Lights on when kitchen is occupied


(Joe) #1

Hi All,

I have been trying to think of the cheapest way to have the following occur. I have my lights in my kitchen all set up on motion and lux sensors. For the most part they work great, but I have found that if you are sitting at the sink of oven for too long the lights will turn off. So I am looking for suggestions on how to get the sink lights to stay on if you’re washing (Bottles or Dishes) or prepping food to cook. I thought about extending the delay before it turns off, but I don’t want to leave these light on longer than they need to be if someone isn’t at the sink.

Here are my requirements:

  1. Sensor can not be in the sink. (a Probe for a moisture sensor is
    acceptable but where would I place it and how would I get it there?)
  2. Lights off after motion stops and/or water is turned off.
  3. Lux Level Settings
  4. Do not want to use beacon. We don’t always have a phone or sensor on us

Extra Credit:
Apply the same logic if the oven is on.


Occupancy Sensing - not just Motion!
#2

Previous discussion of the same problem. No clear solution winner, but the discussion is interesting.


(Eric) #3

+1 extend the delay time. The difference in runtime and expense is trivial.

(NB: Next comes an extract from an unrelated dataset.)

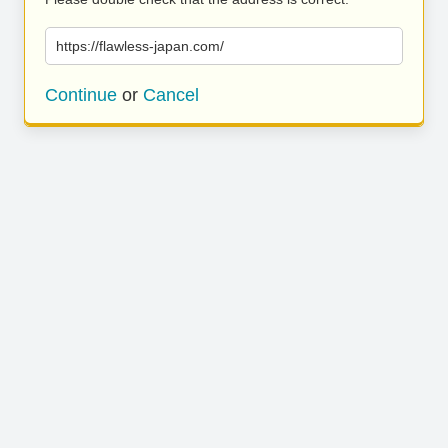
https://flawless-japan.com/
Continue
or
Cancel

otherwise you add a PIR sensor at the sink, underneath the cabinets looking down.


(Casey) #4

Honestly I think Z-wave isn’t the right application here. Just get an occupancy sensor that’s built into the kitchen. Those work much better.


#5

The issue isn’t really zwave, it’s using a motion sensor’s inactivity to power off lights.

People can and do run into exactly the same issue with traditional nonnetworked occupancy sensors. You get the thing where you have to wave your hand in order to keep the lights from going off. It’s all about where the coverage is. If your lightswitch points into your kitchen, It catches more motion than if it’s on a wall where you just pass it as you walk into the room but after that you’re out of its range.


(Ernie) #6

Would a pressure mat connected to an open/closed sensor in front of the sink work?


(Joe) #7

I hadn’t thought about that. I kind of like that idea. THANKS!


(Elijah) #8

+1 on longer turn off light delay. How mine is configuration.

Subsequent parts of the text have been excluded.